*Work required:* From the records below, copy each line in which the string "Soupiska" occurs.

*Study material:*
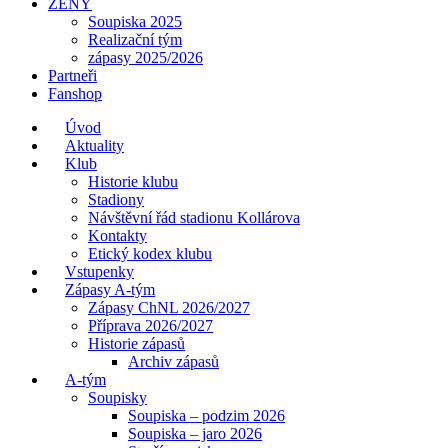
ŽENY
Soupiska 2025
Realizační tým
zápasy 2025/2026
Partneři
Fanshop
Úvod
Aktuality
Klub
Historie klubu
Stadiony
Návštěvní řád stadionu Kollárova
Kontakty
Etický kodex klubu
Vstupenky
Zápasy A-tým
Zápasy ChNL 2026/2027
Příprava 2026/2027
Historie zápasů
Archiv zápasů
A-tým
Soupisky
Soupiska – podzim 2026
Soupiska – jaro 2026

*Answer section:*
Soupiska 2025
Soupiska – podzim 2026
Soupiska – jaro 2026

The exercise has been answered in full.